WORK TASK: The expected result is the full set of records, copied precisely, with images dropped.
BEGIN ENTRIES SUPPLIED
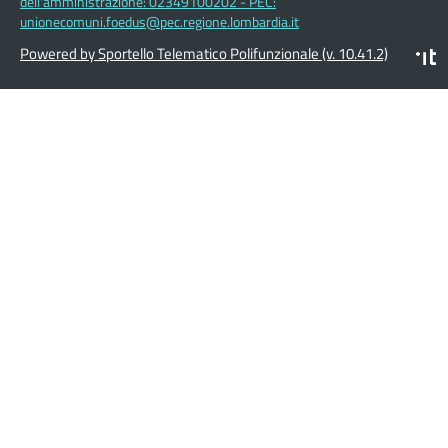
dell'amministrazione: 02349100202 - PEC:
unionecomuni.foedus@pec.regione.lombardia.it
Powered by Sportello Telematico Polifunzionale (v. 10.41.2)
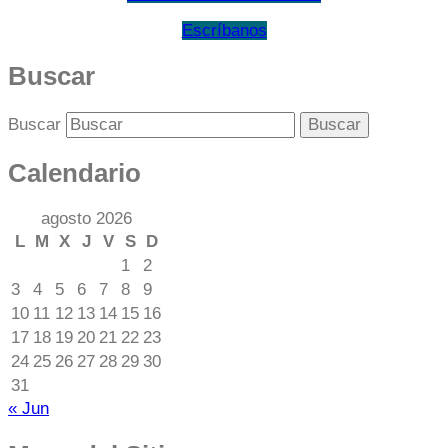
Escríbanos
Buscar
Buscar
Calendario
agosto 2026
L
M
X
J
V
S
D
1
2
3
4
5
6
7
8
9
10
11
12
13
14
15
16
17
18
19
20
21
22
23
24
25
26
27
28
29
30
31
« Jun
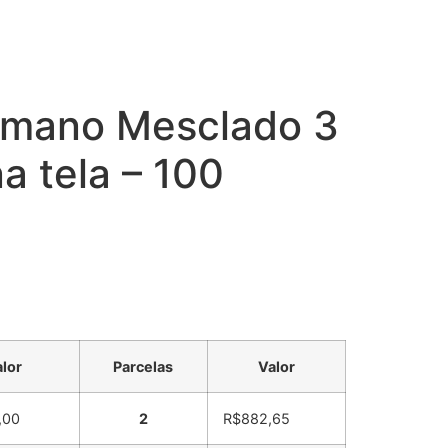
umano Mesclado 3
a tela – 100
lor
Parcelas
Valor
,00
2
R$
882,65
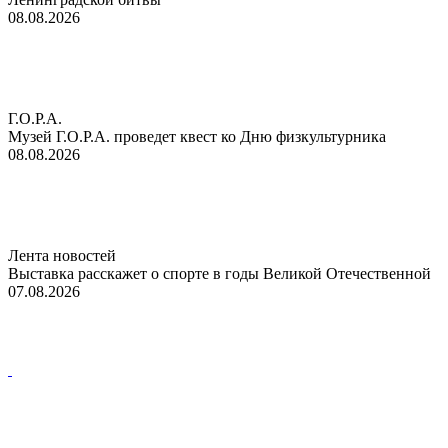
08.08.2026
Г.О.Р.А.
Музей Г.О.Р.А. проведет квест ко Дню физкультурника
08.08.2026
Лента новостей
Выставка расскажет о спорте в годы Великой Отечественной
07.08.2026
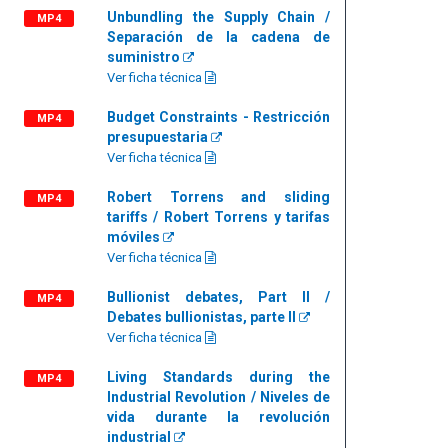
Unbundling the Supply Chain /
MP4
Separación de la cadena de
suministro
Ver ficha técnica
Budget Constraints - Restricción
MP4
presupuestaria
Ver ficha técnica
Robert Torrens and sliding
MP4
tariffs / Robert Torrens y tarifas
móviles
Ver ficha técnica
Bullionist debates, Part II /
MP4
Debates bullionistas, parte II
Ver ficha técnica
Living Standards during the
MP4
Industrial Revolution / Niveles de
vida durante la revolución
industrial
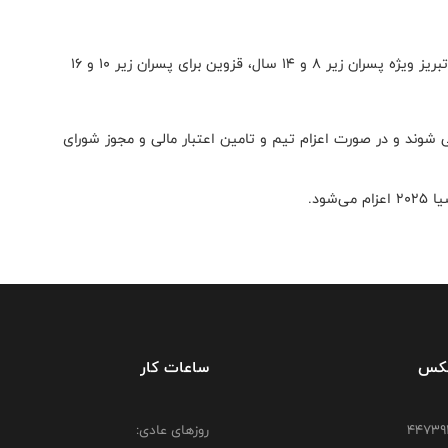
محل برگزاری این رقابتها مشهد ویژه دختران ۸ تا ۱۸ سال ، تبریز ویژه پسران زیر ۸ و ۱۴ سال، قزوین برای پسران زیر ۱۰ و ۱۶
شوند و در صورت اعزام تیم و تامین اعتبار مالی و مجوز شورای
ود.
فکس
ساعات کار
روزهای عادی:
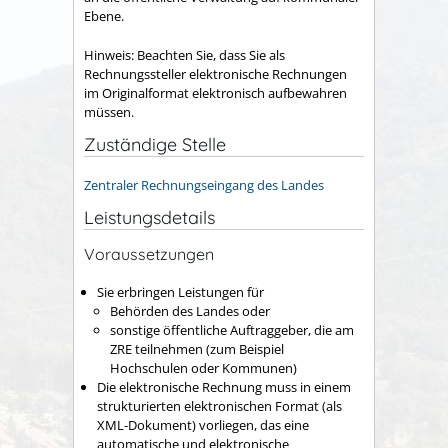
Ebene.
Hinweis: Beachten Sie, dass Sie als
Rechnungssteller elektronische Rechnungen
im Originalformat elektronisch aufbewahren
müssen.
Zuständige Stelle
Zentraler Rechnungseingang des Landes
Leistungsdetails
Voraussetzungen
Sie erbringen Leistungen für
Behörden des Landes oder
sonstige öffentliche Auftraggeber, die am
ZRE teilnehmen
(zum Beispiel
Hochschulen oder Kommunen)
Die elektronische Rechnung muss in einem
strukturierten elektronischen Format (als
XML-Dokument) vorliegen, das eine
automatische und elektronische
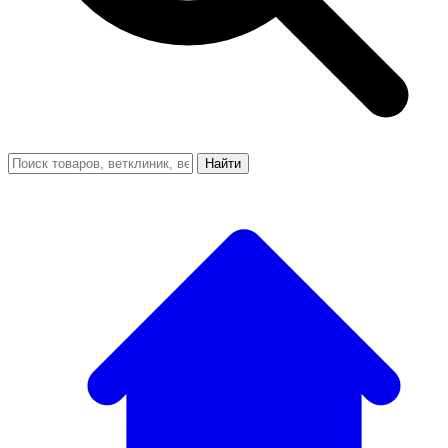
Найти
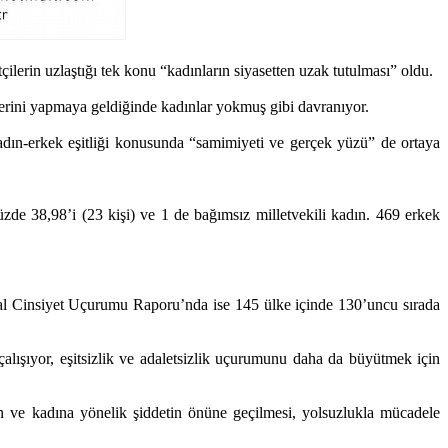
çilerin uzlaştığı tek konu “kadınların siyasetten uzak tutulması” oldu.
elerini yapmaya geldiğinde kadınlar yokmuş gibi davranıyor.
kadın-erkek eşitliği konusunda “samimiyeti ve gerçek yüzü” de ortaya
üzde 38,98’i (23 kişi) ve 1 de bağımsız milletvekili kadın. 469 erkek
l Cinsiyet Uçurumu Raporu’nda ise 145 ülke içinde 130’uncu sırada
alışıyor, eşitsizlik ve adaletsizlik uçurumunu daha da büyütmek için
inin ve kadına yönelik şiddetin önüne geçilmesi, yolsuzlukla mücadele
END ENTRIES SUPPLIED
SOLVED PROBLEM:
dell'amministrazione: 02349100202 - PEC:
unionecomuni.foedus@pec.regione.lombardia.it
Powered by Sportello Telematico Polifunzionale (v. 10.41.2)
Escríbanos
Buscar
Buscar
Calendario
agosto 2026
L
M
X
J
V
S
D
1
2
3
4
5
6
7
8
9
10
11
12
13
14
15
16
17
18
19
20
21
22
23
24
25
26
27
28
29
30
31
« Jun
umano Mesclado 3
a tela – 100
lor
Parcelas
Valor
,00
2
R$
882,65
08.08.2026
Г.О.Р.А.
Музей Г.О.Р.А. проведет квест ко Дню физкультурника
08.08.2026
Лента новостей
Выставка расскажет о спорте в годы Великой Отечественной
07.08.2026
Unbundling the Supply Chain /
MP4
Separación de la cadena de
suministro
Ver ficha técnica
Budget Constraints - Restricción
MP4
presupuestaria
Ver ficha técnica
Robert Torrens and sliding
MP4
tariffs / Robert Torrens y tarifas
móviles
Ver ficha técnica
Bullionist debates, Part II /
MP4
Debates bullionistas, parte II
Ver ficha técnica
Living Standards during the
MP4
Industrial Revolution / Niveles de
vida durante la revolución
industrial
محل برگزاری این رقابتها مشهد ویژه دختران ۸ تا ۱۸ سال ، تبریز ویژه پسران زیر ۸ و ۱۴ سال، قزوین برای پسران زیر ۱۰ و ۱۶
شوند و در صورت اعزام تیم و تامین اعتبار مالی و مجوز شورای
ود.
فکس
ساعات کار
روزهای عادی:
Ebene.
Hinweis: Beachten Sie, dass Sie als
Rechnungssteller elektronische Rechnungen
im Originalformat elektronisch aufbewahren
müssen.
Zuständige Stelle
Zentraler Rechnungseingang des Landes
Leistungsdetails
Voraussetzungen
Sie erbringen Leistungen für
Behörden des Landes oder
sonstige öffentliche Auftraggeber, die am
ZRE teilnehmen
(zum Beispiel
Hochschulen oder Kommunen)
Die elektronische Rechnung muss in einem
strukturierten elektronischen Format (als
XML-Dokument) vorliegen, das eine
automatische und elektronische
Найти
çilerin uzlaştığı tek konu “kadınların siyasetten uzak tutulması” oldu.
elerini yapmaya geldiğinde kadınlar yokmuş gibi davranıyor.
kadın-erkek eşitliği konusunda “samimiyeti ve gerçek yüzü” de ortaya
üzde 38,98’i (23 kişi) ve 1 de bağımsız milletvekili kadın. 469 erkek
l Cinsiyet Uçurumu Raporu’nda ise 145 ülke içinde 130’uncu sırada
alışıyor, eşitsizlik ve adaletsizlik uçurumunu daha da büyütmek için
inin ve kadına yönelik şiddetin önüne geçilmesi, yolsuzlukla mücadele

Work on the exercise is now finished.